We had a couple of runs in when we broke for lunch. As always, we discussed moving to Revelstoke and becoming ski bums. We broke from lunch, skied the rest of the run and got into the helicopter for another ride to the top of the world.
After instructions from our guide on spacing and maintaining the distance between us, we skied down. Without a sound, other than the yell of Mike who happened to be looking uphill, we were hit by an avalanche and sent flying. If you can imagine being in a washing machine, you're with me now. How long of a ride I had, I'm not sure. It was long enough to say to myself, "This is big and I'm a goner. Here comes Heaven."
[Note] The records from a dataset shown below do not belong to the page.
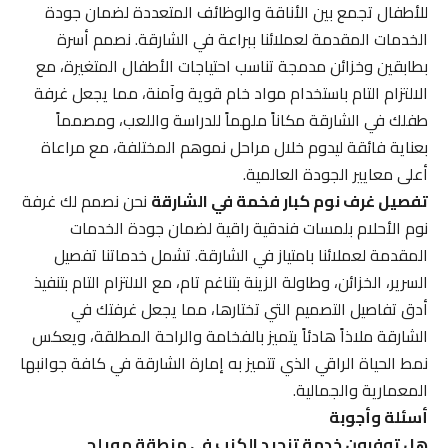
للأطفال تجمع بين الأناقة والوظائف المتعددة لضمان جودة
الخدمات المقدمة لعملائنا ببراعة في الشارقة. نصمم أسرة
بطابقين وخزائن مدمجة تناسب احتياجات الأطفال المتغيرة، مع
الالتزام التام باستخدام مواد خام قوية وآمنة، مما يجعل غرفة
طفلك في الشارقة مكاناً ملهماً للدراسة واللعب، ومصمماً
بعناية فائقة ليدوم خلال مراحل نموهم المختلفة، مع مراعاة
أعلى معايير الجودة العالمية.
تفصيل غرف نوم كبار فخمة في الشارقة
نحن نصمم لك غرفة
نوم الأحلام بلمسات فندقية راقية لضمان جودة الخدمات
المقدمة لعملائنا بامتياز في الشارقة. تشمل خدماتنا تفصيل
السرير، الخزائن، وطاولة الزينة بتناغم تام، مع الالتزام التام بتنفيذ
أدق تفاصيل التصميم التي تختارها، مما يجعل غرفتك في
الشارقة ملاذاً هادئاً يتميز بالفخامة والراحة المطلقة، ويعكس
نمط الحياة الراقي الذي تتميز به إمارة الشارقة في كافة جوانبها
المعمارية والجمالية.
أسئلة وأجوبة
هل توفرون خدمة تنجيد الكنب في منطقة مويلح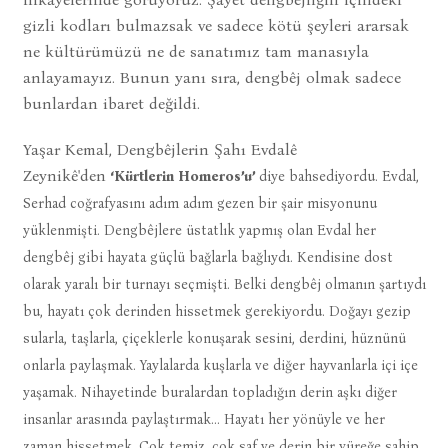
gizli kodları bulmazsak ve sadece kötü şeyleri ararsak
ne kültürümüzü ne de sanatımız tam manasıyla
anlayamayız. Bunun yanı sıra, dengbêj olmak sadece
bunlardan ibaret değildi.
Yaşar Kemal, Dengbêjlerin Şahı Evdalê
Zeynikê'den
‘Kürtlerin Homeros’u’
diye bahsediyordu. Evdal,
Serhad coğrafyasını adım adım gezen bir şair misyonunu
yüklenmişti. Dengbêjlere üstatlık yapmış olan Evdal her
dengbêj gibi hayata güçlü bağlarla bağlıydı. Kendisine dost
olarak yaralı bir turnayı seçmişti. Belki dengbêj olmanın şartıydı
bu, hayatı çok derinden hissetmek gerekiyordu. Doğayı gezip
sularla, taşlarla, çiçeklerle konuşarak sesini, derdini, hüznünü
onlarla paylaşmak. Yaylalarda kuşlarla ve diğer hayvanlarla içi içe
yaşamak. Nihayetinde buralardan topladığın derin aşkı diğer
insanlar arasında paylaştırmak… Hayatı her yönüyle ve her
zaman hissetmek. Çok temiz, çok saf ve derin bir yüreğe sahip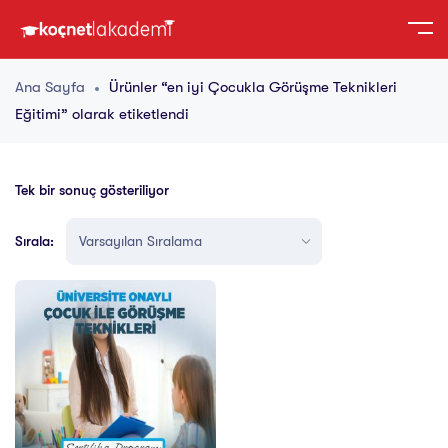
Ana Sayfa
Ürünler “en iyi Çocukla Görüşme Teknikleri
Eğitimi” olarak etiketlendi
Tek bir sonuç gösteriliyor
Sırala: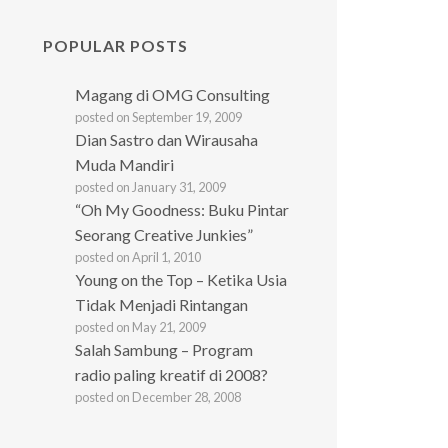
POPULAR POSTS
Magang di OMG Consulting
posted on September 19, 2009
Dian Sastro dan Wirausaha
Muda Mandiri
posted on January 31, 2009
“Oh My Goodness: Buku Pintar
Seorang Creative Junkies”
posted on April 1, 2010
Young on the Top – Ketika Usia
Tidak Menjadi Rintangan
posted on May 21, 2009
Salah Sambung – Program
radio paling kreatif di 2008?
posted on December 28, 2008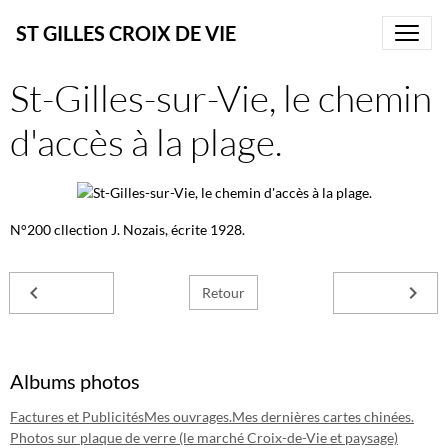
ST GILLES CROIX DE VIE
St-Gilles-sur-Vie, le chemin
d'accès à la plage.
N°200 cllection J. Nozais, écrite 1928.
Retour
Albums photos
Factures et Publicités
Mes ouvrages.
Mes dernières cartes chinées.
Photos sur plaque de verre (le marché Croix-de-Vie et paysage)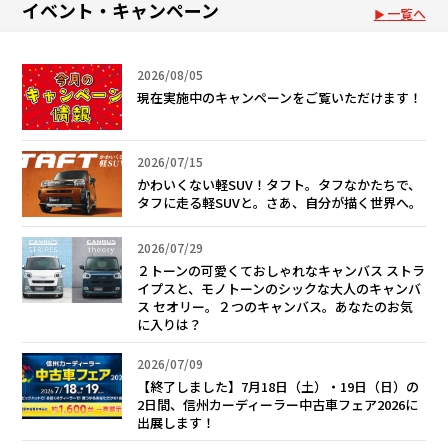
イベント・キャンペーン
一覧へ
2026/08/05
現在実施中のキャンペーンをご覧いただけます！
2026/07/15
かわいくない軽SUV！タフト。タフなかたちで、
タフに走る軽SUVと。さあ、自分が描く世界へ。
2026/07/29
２トーンの可愛くておしゃれなキャンバス ストラ
イプスと、モノトーンのシックな大人のキャンバ
ス セオリー。２つのキャンバス。あなたのお気
に入りは？
2026/07/09
【終了しました】7月18日（土）・19日（日）の
2日間、信州カーディーラー中古車フェア2026に
出展します！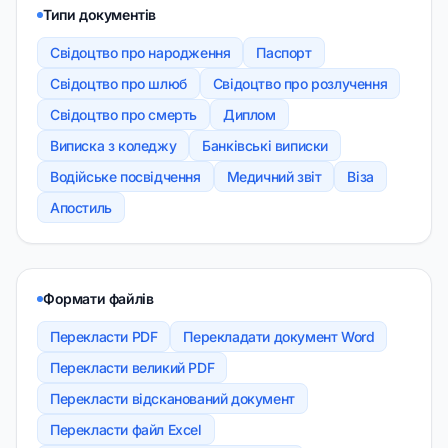
Типи документів
Свідоцтво про народження
Паспорт
Свідоцтво про шлюб
Свідоцтво про розлучення
Свідоцтво про смерть
Диплом
Виписка з коледжу
Банківські виписки
Водійське посвідчення
Медичний звіт
Віза
Апостиль
Формати файлів
Перекласти PDF
Перекладати документ Word
Перекласти великий PDF
Перекласти відсканований документ
Перекласти файл Excel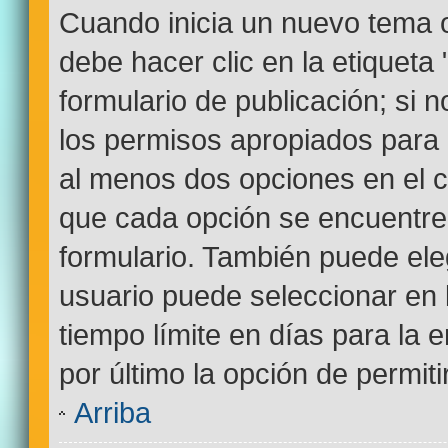
Cuando inicia un nuevo tema o
debe hacer clic en la etiqueta
formulario de publicación; si n
los permisos apropiados para c
al menos dos opciones en el
que cada opción se encuentre 
formulario. También puede ele
usuario puede seleccionar en l
tiempo límite en días para la e
por último la opción de permiti
Arriba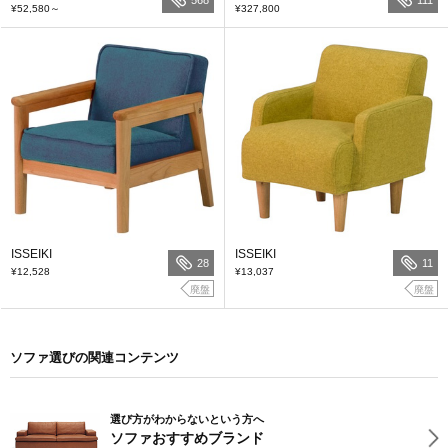
¥52,580
～
¥327,800
ISSEIKI
ISSEIKI
28
11
¥12,528
¥13,037
廃盤
廃盤
ソファ選びの関連コンテンツ
選び方がわからないという方へ
ソファおすすめブランド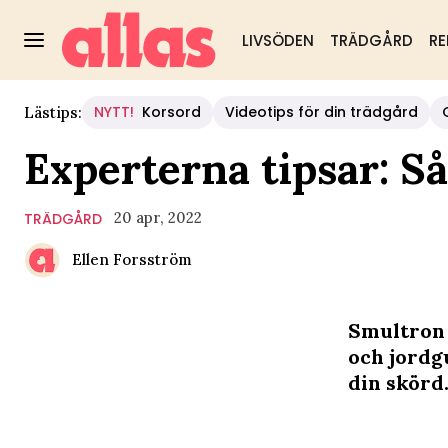
LIVSÖDEN
TRÄDGÅRD
RE
NYTT!
Korsord
Videotips för din trädgård
Lästips:
Experterna tipsar: S
20 apr, 2022
TRÄDGÅRD
Ellen Forsström
Smultron 
och jordg
din skörd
When the avalanche stopped, I was buried at least from my chest down. I broke out with one arm then the other, but I was truly pinned and going absolutely nowhere. Another skier in the group was about 100 feet downhill from me and came up to dig me out. Shortly below him were two others from the group, which was all that was left standing. We had unknown knowledge of just how many skiers were involved. We knew that there were skiers above us, so we quickly and calmly got together and began our beacon search through over the slide debris. The derby was massive the slide zone was tremendous. As it turned out it was about five to six feet deep and the fracture line was some 250 feet wide.
I skied about 1/4 of the way through the slide zone searching with no pick-ups on the beacon. At that point I told the other three searchers that I was going to the bottom and skied directly to the bottom of the runout, where digging efforts were already under way. I got a shovel and began digging side by side with buddy Richard. Our guide was working the beacon and directing us where to dig. Out of my peripheral, I saw someone that had started CPR on an uncovered victim, but things did not look good. What seemed like hours at that time it turned out to be something along the line of 15 minutes. In an avalanche seconds are critical and minutes are horrendous.
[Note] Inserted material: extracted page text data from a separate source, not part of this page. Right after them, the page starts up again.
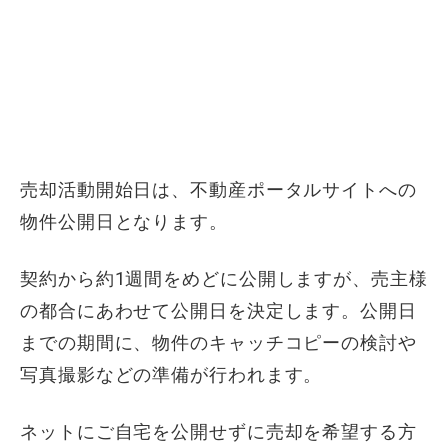
売却活動開始日は、不動産ポータルサイトへの
物件公開日となります。
契約から約1週間をめどに公開しますが、売主様
の都合にあわせて公開日を決定します。公開日
までの期間に、物件のキャッチコピーの検討や
写真撮影などの準備が行われます。
ネットにご自宅を公開せずに売却を希望する方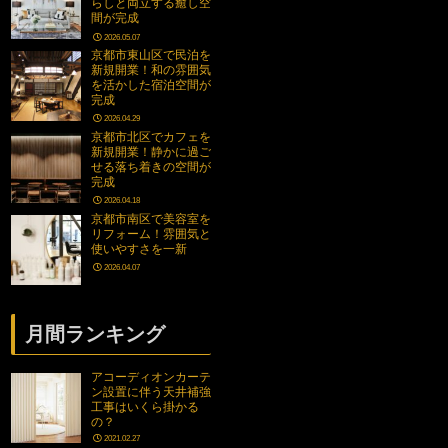
らしと両立する癒し空
間が完成
2026.05.07
京都市東山区で民泊を
新規開業！和の雰囲気
を活かした宿泊空間が
完成
2026.04.29
京都市北区でカフェを
新規開業！静かに過ご
せる落ち着きの空間が
完成
2026.04.18
京都市南区で美容室を
リフォーム！雰囲気と
使いやすさを一新
2026.04.07
月間ランキング
アコーディオンカーテ
ン設置に伴う天井補強
工事はいくら掛かる
の？
2021.02.27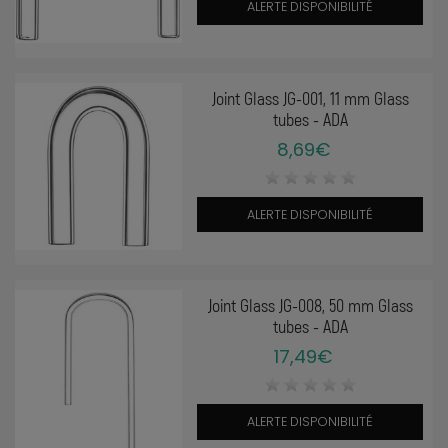
ALERTE DISPONIBILITÉ
Joint Glass JG-001, 11 mm Glass
tubes - ADA
8,69€
ALERTE DISPONIBILITÉ
Joint Glass JG-008, 50 mm Glass
tubes - ADA
17,49€
ALERTE DISPONIBILITÉ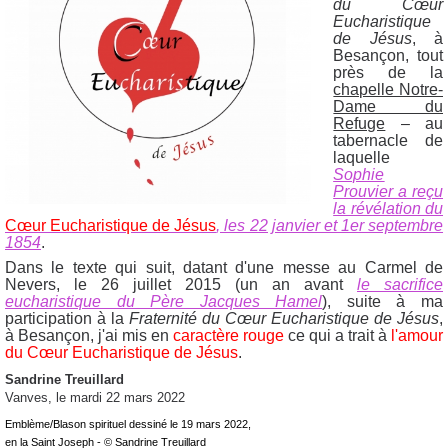
du Cœur
Eucharistique
de Jésus
, à
Besançon, tout
près de la
chapelle Notre-
Dame du
Refuge
– au
tabernacle de
laquelle
Sophie
Prouvier a reçu
la révélation du
Cœur Eucharistique de Jésus
, les 22 janvier et 1er septembre
1854
.
Dans le texte qui suit, datant d'une messe au Carmel de
Nevers, le 26 juillet 2015 (un an avant
le sacrifice
eucharistique du Père Jacques Hamel
), suite à ma
participation à la
Fraternité du Cœur Eucharistique de Jésus
,
à Besançon, j'ai mis en
caractère rouge
ce qui a trait à
l'amour
du Cœur Eucharistique de Jésus
.
Sandrine Treuillard
Vanves, le m
ardi 22 mars 2022
Emblème/Blason spirituel dessiné le 19 mars 2022,
en la Saint Joseph - © Sandrine Treuillard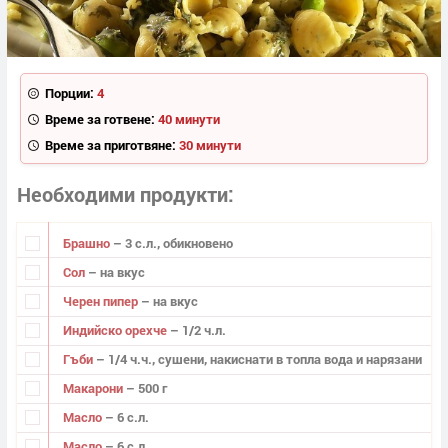
Порции:
4
Време за готвене:
40 минути
Време за приготвяне:
30 минути
Необходими продукти
Брашно
– 3 с.л., обикновено
Сол
– на вкус
Черен пипер
– на вкус
Индийско орехче
– 1/2 ч.л.
Гъби
– 1/4 ч.ч., сушени, накиснати в топла вода и нарязани
Макарони
– 500 г
Масло
– 6 с.л.
Масло
– 6 с.л.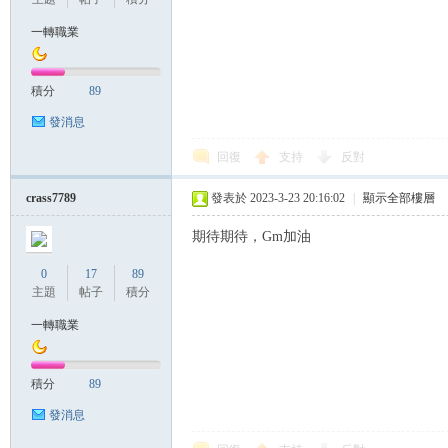
一轉職業
積分
89
發消息
回復
支持
反對
crass7789
發表於 2023-3-23 20:16:02
|
顯示全部樓層
期待期待，Gm加油
0
17
89
主題
帖子
積分
一轉職業
積分
89
發消息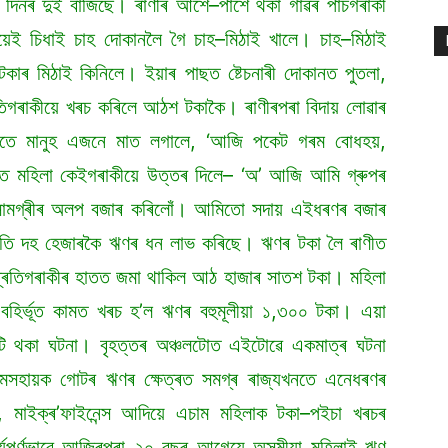
া দিনৰ দুই বাজিছে। ৰাণীৰ আশে–পাশে থকা গাঁৱৰ পাঁচগৰাকী
মিয়েই চিধাই চাহ দোকানলৈ গৈ চাহ–মিঠাই খালে। চাহ–মিঠাই
টকাৰ মিঠাই কিনিলে। ইয়াৰ পাছত ষ্টেচনাৰী দোকানত পুতলা,
ৰতিগৰাকীয়ে খৰচ কৰিলে আঠশ টকাকৈ। ৰাণীৰপৰা বিদায় লোৱাৰ
তে মানুহ এজনে মাত লগালে, ‘আজি পকেট গৰম বোধহয়,
টিত মহিলা কেইগৰাকীয়ে উত্তৰ দিলে– ‘অ’ আজি আমি গ্ৰুপৰ
সামগ্ৰীৰ অলপ বজাৰ কৰিলোঁ। আমিতো সদায় এইধৰণৰ বজাৰ
পতি দহ হেজাৰকৈ ঋণৰ ধন লাভ কৰিছে। ঋণৰ টকা লৈ ৰাণীত
্ৰতিগৰাকীৰ হাতত জমা থাকিল আঠ হাজাৰ সাতশ টকা। মহিলা
 বহিৰ্ভূত কামত খৰচ হ’ল ঋণৰ বহুমূলীয়া ১,৩০০ টকা। এয়া
 ঘটি থকা ঘটনা। বৃহত্তৰ অঞ্চলটোত এইটোৱে একমাত্ৰ ঘটনা
সহায়ক গোটৰ ঋণৰ ক্ষেত্ৰত সমগ্ৰ ৰাজ্যখনতে এনেধৰণৰ
 মাইক্ৰ’ফাইনেন্স আদিয়ে এচাম মহিলাক টকা–পইচা খৰচৰ
ৰ্যপূৰ্ণভাৱে আজিৰপৰা ২০ বছৰ আগেয়ে অসমীয়া মহিলাই ঋণ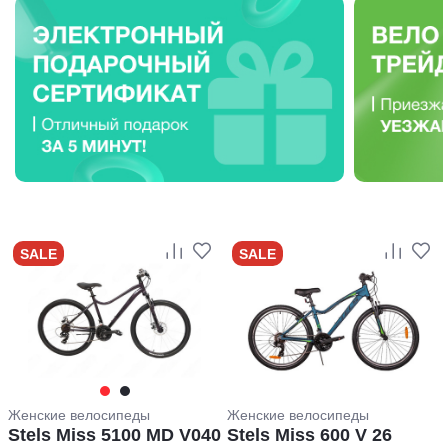
SALE
SALE
Женские велосипеды
Женские велосипеды
Stels Miss 5100 MD V040
Stels Miss 600 V 26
During this time others had arrived. I simply cannot say enough of the rescue efforts from the heli-ski company and the many others who arrived in helicopters from areas I did not even know - tremendous!
One of my best and closets friends was still buried and I was frustrated to say the least. We kept digging and working as fast as possible. Someone yelled that they had found a glove. Because of my frustration, I jumped out of the pit I was in and bean digging along the arm and found out it was Mike. I knew he was dead. I saw a chopper evacuate the first unconscious skier. Things did not look good there and a lot of time had since lapsed. In fact, another 20 minutes had ticked off the clock. You cannot imagine what it's like digging out a friend who's closer than your brother, knowing he is dead. That is an experience that words do no justice.
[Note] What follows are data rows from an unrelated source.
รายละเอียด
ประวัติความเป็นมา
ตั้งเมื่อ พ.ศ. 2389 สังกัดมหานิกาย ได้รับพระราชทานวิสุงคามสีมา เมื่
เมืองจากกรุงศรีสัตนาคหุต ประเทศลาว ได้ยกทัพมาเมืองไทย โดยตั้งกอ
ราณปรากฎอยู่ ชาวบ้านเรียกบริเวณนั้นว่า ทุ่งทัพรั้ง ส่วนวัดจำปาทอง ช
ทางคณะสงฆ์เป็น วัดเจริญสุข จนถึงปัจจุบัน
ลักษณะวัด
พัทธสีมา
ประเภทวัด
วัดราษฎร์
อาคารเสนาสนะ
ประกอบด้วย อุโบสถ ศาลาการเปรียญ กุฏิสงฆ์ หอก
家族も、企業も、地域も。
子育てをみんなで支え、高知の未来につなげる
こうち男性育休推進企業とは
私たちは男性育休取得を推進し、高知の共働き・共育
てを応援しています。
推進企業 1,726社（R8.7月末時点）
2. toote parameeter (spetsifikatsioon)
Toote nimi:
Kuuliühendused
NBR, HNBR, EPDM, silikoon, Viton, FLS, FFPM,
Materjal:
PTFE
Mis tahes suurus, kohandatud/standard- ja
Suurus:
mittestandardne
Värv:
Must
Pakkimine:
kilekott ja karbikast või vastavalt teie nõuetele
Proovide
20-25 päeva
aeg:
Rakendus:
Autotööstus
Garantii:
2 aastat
Upon digging him out I saw it. I had forgotten that Mike was wearing his Avalung. He was unconscious, but alive! Within half a minute after the tunnel of fresh air had got to him, my friend of years was awake! Fortunately nothing was broken and he was A-OK. It did take several additional minutes to dig him out, get an emergency blanket on him and get him safe. I gave, Mike a big kiss and jumped back into the last pit to help finish, the final evacuation.
There were two skiers that passed away that day February 10, 2002, but nine lived. Our guide that morning had given us a test on multiple burials never knowing that we would be put to the ultimate test. Our guide was incredible, walked the ultimate walk and brought nine skiers back that day!
I cannot express my thankfulness to the individuals who helped us and with the companies who came to the rescue. They were seemingly invisible, but just behind a cloud, there when we were in need.
The Avalung saved Mike's life that day. Use it along with the other required safety devices and hopefully you will never go through an episode like this.